Geographic Footprint

Holman Automotive operates 28 rooftops across five primary markets. The group's home base of New Jersey accounts for the largest concentration of stores, with locations stretching from Mount Laurel and Cherry Hill in the south up to Union and Springfield in the north. The Philadelphia suburbs in Pennsylvania represent the second-largest market, with multiple locations in the Bucks County and Montgomery County areas. Florida has become an increasingly important market for Holman, with dealerships in the Fort Lauderdale and Miami metro areas representing the group's southernmost outposts. The group also maintains a presence in the Washington, D.C. suburbs of Maryland and Virginia, and has recently expanded into Texas with select high-end franchises. This geographic footprint is not accidental—Holman targets markets with strong population growth, favorable regulatory environments, and high concentrations of affluent households capable of supporting luxury and near-luxury sales. The group has shown little interest in entering rural or small-market territories, preferring instead to concentrate its operational resources in dense suburban and exurban corridors where it can achieve scale efficiencies in marketing, service, and management oversight. Within its core New Jersey and Pennsylvania markets, Holman enjoys strong brand recognition and customer loyalty, with many households having purchased vehicles from Holman dealerships across multiple generations. The group's physical facilities are consistently among the most modern in their respective markets, with Holman investing heavily in facility renovations and manufacturer-mandated image upgrades to ensure its stores meet the latest brand standards from BMW, Mercedes-Benz, Lexus, and other premium OEMs.

Brand Mix

Holman Automotive's brand portfolio is weighted decisively toward premium and luxury franchises, with a carefully selected mix of volume brands to capture entry-level and mid-market customers. The group's luxury lineup includes BMW, Mercedes-Benz, Lexus, Audi, and Acura, representing some of the most profitable and customer-loyal brands in the industry. On the mainstream side, Holman operates Honda, Toyota, Ford, Chevrolet, and Hyundai stores, providing a balanced portfolio that can weather economic cycles. When luxury sales soften, mainstream volume picks up, and vice versa. This diversification is a deliberate strategy designed to smooth revenue and profitability across market conditions. Holman has been notably selective about adding franchises, declining opportunities to take on brands that do not meet its profitability or customer satisfaction thresholds. The group has avoided brands with chronic inventory problems, weak residual values, or strained manufacturer-dealer relations. This selectivity means Holman's same-store sales and profitability metrics tend to run above industry averages, as the group is not forced to subsidize underperforming franchises with profits from stronger ones. Holman's relationship with its OEM partners is generally positive, characterized by professional communication, compliance with brand standards, and strong performance in customer satisfaction indexes. The group regularly ranks among the top dealers in its regions for BMW, Lexus, and Honda customer satisfaction scores, which in turn influences allocation and access to limited-production vehicles.

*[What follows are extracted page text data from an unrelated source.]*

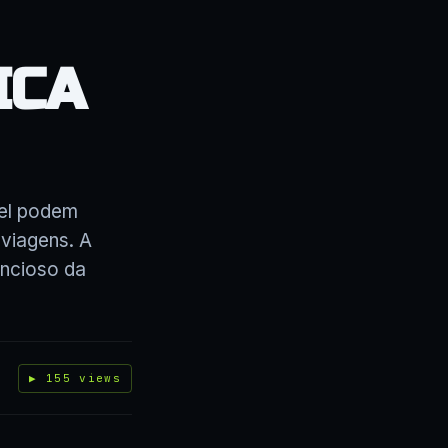
ICA
iel podem
viagens. A
encioso da
▶ 155 views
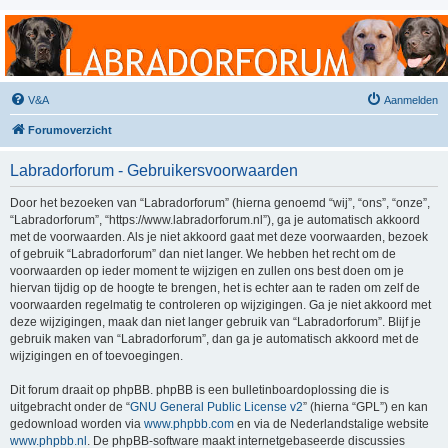
Labradorforum
Het gezelligste Labradorforum van Nederland en België!
V&A
Aanmelden
Forumoverzicht
Labradorforum - Gebruikersvoorwaarden
Door het bezoeken van “Labradorforum” (hierna genoemd “wij”, “ons”, “onze”,
“Labradorforum”, “https://www.labradorforum.nl”), ga je automatisch akkoord
met de voorwaarden. Als je niet akkoord gaat met deze voorwaarden, bezoek
of gebruik “Labradorforum” dan niet langer. We hebben het recht om de
voorwaarden op ieder moment te wijzigen en zullen ons best doen om je
hiervan tijdig op de hoogte te brengen, het is echter aan te raden om zelf de
voorwaarden regelmatig te controleren op wijzigingen. Ga je niet akkoord met
deze wijzigingen, maak dan niet langer gebruik van “Labradorforum”. Blijf je
gebruik maken van “Labradorforum”, dan ga je automatisch akkoord met de
wijzigingen en of toevoegingen.
Dit forum draait op phpBB. phpBB is een bulletinboardoplossing die is
uitgebracht onder de “
GNU General Public License v2
” (hierna “GPL”) en kan
gedownload worden via
www.phpbb.com
en via de Nederlandstalige website
www.phpbb.nl
. De phpBB-software maakt internetgebaseerde discussies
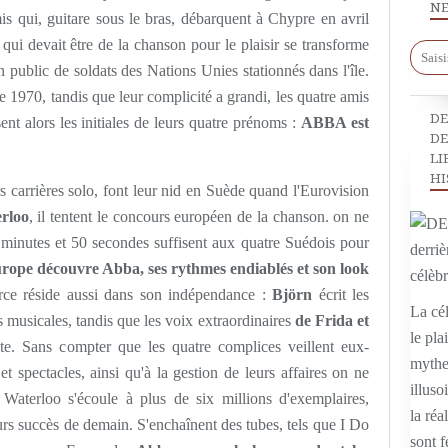
NE
s qui, guitare sous le bras, débarquent à Chypre en avril
i devait être de la chanson pour le plaisir se transforme
public de soldats des Nations Unies stationnés dans l'île.
1970, tandis que leur complicité a grandi, les quatre amis
DE
ent alors les initiales de leurs quatre prénoms :
ABBA est
DE
LI
HI
s carrières solo, font leur nid en Suède quand l'Eurovision
rloo
, il tentent le concours européen de la chanson. on ne
 minutes et 50 secondes suffisent aux quatre Suédois pour
urope découvre Abba, ses rythmes endiablés et son look
ce réside aussi dans son indépendance :
Björn
écrit les
La cél
 musicales, tandis que les voix extraordinaires
de Frida et
le pla
te. Sans compter que les quatre complices veillent eux-
mythe,
 spectacles, ainsi qu'à la gestion de leurs affaires on ne
illuso
e Waterloo s'écoule à plus de six millions d'exemplaires,
la réal
rs succès de demain. S'enchaînent des tubes, tels que I Do
sont f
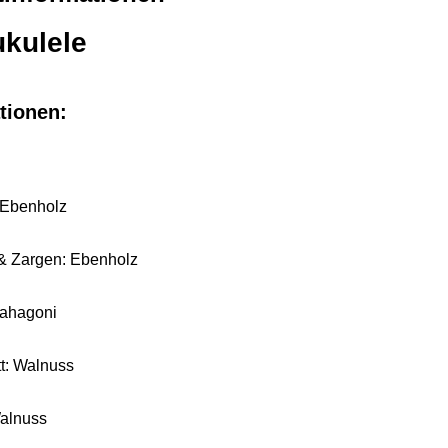
kulele
tionen:
 Ebenholz
& Zargen: Ebenholz
Mahagoni
tt: Walnuss
alnuss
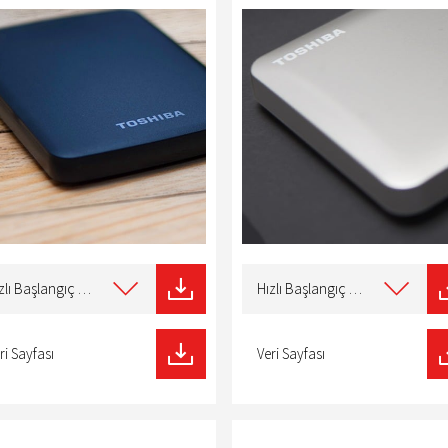
t
Select
type
Hızlı Başlangıç Kılavuzu
Hızlı Başlangıç Kılavuzu
of
nload
download
ri Sayfası
Veri Sayfası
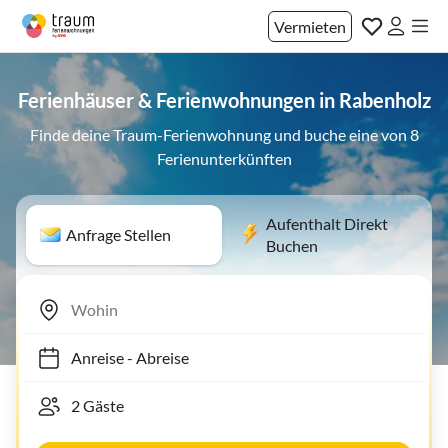
Vermieten
Ferienhäuser & Ferienwohnungen in Rabenholz
Finde deine Traum-Ferienwohnung und buche eine von 8
Ferienunterkünften
Aufenthalt Direkt
Anfrage Stellen
Buchen
Anreise
-
Abreise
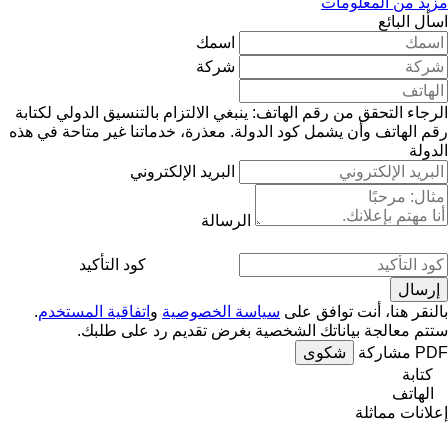
مزيد من المعلومات
اسأل البائع
اسمك
شركة
الرجاء التحقق من رقم الهاتف: ينبغي الالتزام بالتنسيق الدولي لكتابة
رقم الهاتف وأن يشمل كود الدولة.
معذرة، خدماتنا غير متاحة في هذه
الدولة
البريد الإلكتروني
الرسالة
كود التأكيد
بالنقر هنا، أنت توافق على
سياسة الخصوصية
و
اتفاقية المستخدم
.
ستتم معالجة بياناتك الشخصية بغرض تقديم رد على طلبك.
PDF
مشاركة
شكوى
كتابة
الهاتف
إعلانات مماثلة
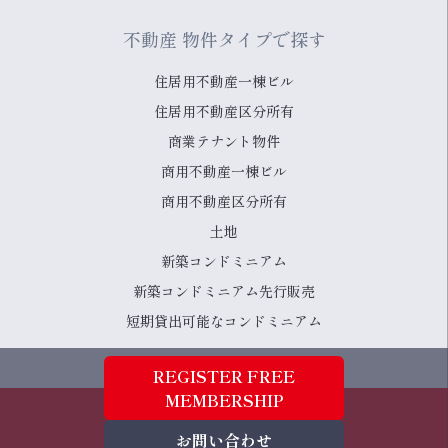
不動産 物件タイプで探す
住居用不動産一棟ビル
住居用不動産区分所有
商業テナント物件
商用不動産一棟ビル
商用不動産区分所有
土地
新築コンドミニアム
新築コンドミニアム先行販売
短期貸出可能なコンドミニアム
REGISTER FREE
MEMBERSHIP
Copyright © 2023 YourTurn.Inc
お問い合わせ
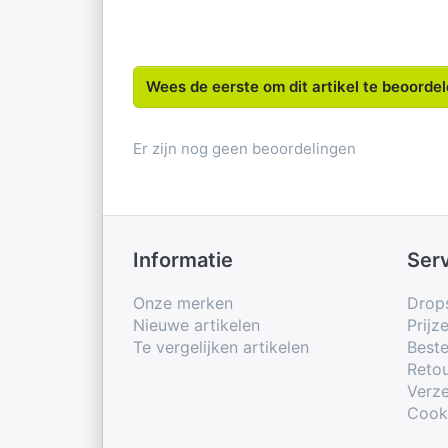
Wees de eerste om dit artikel te beoorde
Er zijn nog geen beoordelingen
Informatie
Ser
Onze merken
Drop
Nieuwe artikelen
Prijz
Te vergelijken artikelen
Beste
Retou
Verze
Cook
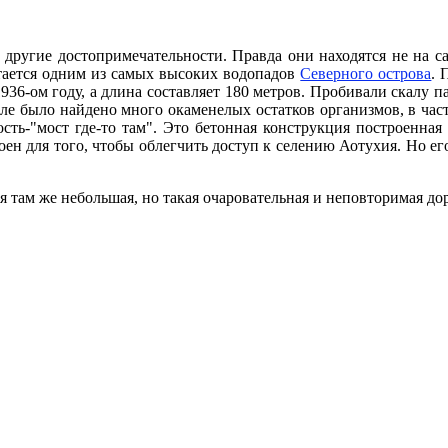
 другие достопримечательности. Правда они находятся не на с
итается одним из самых высоких водопадов
Северного острова
. 
936-ом году, а длина составляет 180 метров. Пробивали скалу 
е было найдено много окаменелых остатков организмов, в частн
сть-"мост где-то там". Это бетонная конструкция построенная
оен для того, чтобы облегчить доступ к селению Аотухия. Но ег
я там же небольшая, но такая очаровательная и неповторимая дор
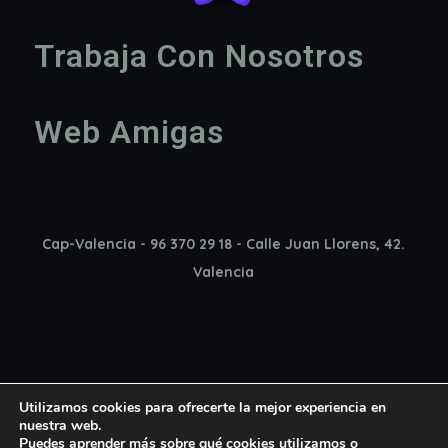
Trabaja Con Nosotros
Web Amigas
Cap-Valencia - 96 370 29 18 - Calle Juan Llorens, 42.
Valencia
Utilizamos cookies para ofrecerte la mejor experiencia en
nuestra web.
Puedes aprender más sobre qué cookies utilizamos o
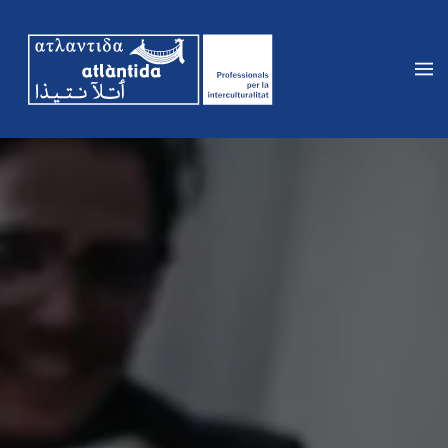
Vés
al
contingut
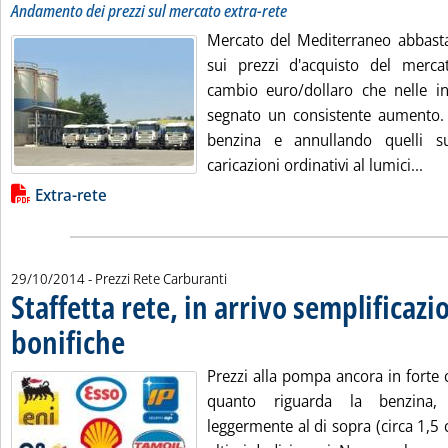
Andamento dei prezzi sul mercato extra-rete
Mercato del Mediterraneo abbastan
sui prezzi d'acquisto del merca
cambio euro/dollaro che nelle in
segnato un consistente aumento. L
benzina e annullando quelli su
Leg
caricazioni ordinativi al lumici...
Lista allegati PDF alla notizia
Extra-rete
29/10/2014
- Prezzi Rete Carburanti
Staffetta rete, in arrivo semplificazio
bonifiche
. Pubblicata mercoledì 29 ottobre 2014 alle 12.18.
Prezzi alla pompa ancora in forte c
quanto riguarda la benzina,
leggermente al di sopra (circa 1,5 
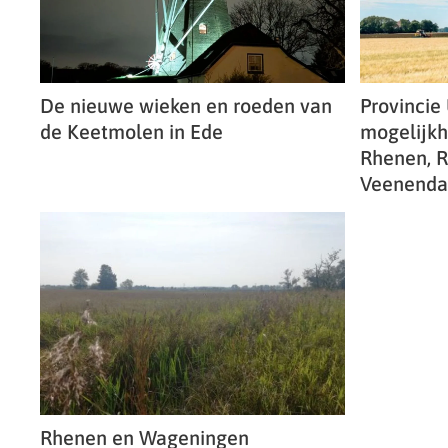
De nieuwe wieken en roeden van
Provincie
de Keetmolen in Ede
mogelijkh
Rhenen, 
Veenenda
Rhenen en Wageningen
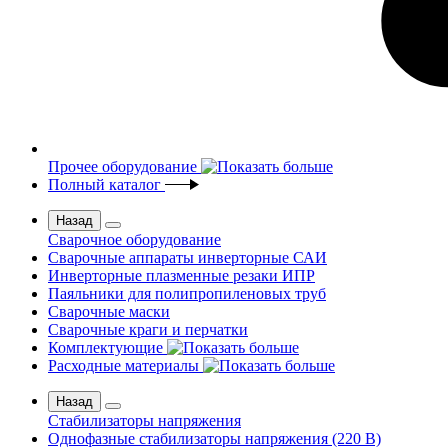
Прочее оборудование
Полный каталог
Назад
Сварочное оборудование
Сварочные аппараты инверторные САИ
Инверторные плазменные резаки ИПР
Паяльники для полипропиленовых труб
Сварочные маски
Сварочные краги и перчатки
Комплектующие
Расходные материалы
Назад
Стабилизаторы напряжения
Однофазные стабилизаторы напряжения (220 В)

Business Strategy & Acquisitions

Holman Automotive's business strategy rests on four pillars: vertical integration through its parent company, disciplined acquisition targeting, operational excellence through technology, and talent development and retention. The vertical integration advantage cannot be overstated. Holman Enterprises owns and operates Holman Parts Distribution, one of the largest independent automotive parts distributors in the United States; Holman Fleet Leasing, which manages over 200,000 vehicles for corporate and government clients; Holman Insurance, which provides F&I products and service contracts; and Holman Financial Services, which offers lending and leasing products directly to dealership customers. For Holman Automotive, this means its stores can offer competitive financing rates, comprehensive service contracts, and parts procurement at costs that independent groups cannot match. The Parts Distribution arm alone gives Holman Automotive a significant advantage in parts pricing and availability, directly boosting service department profitability.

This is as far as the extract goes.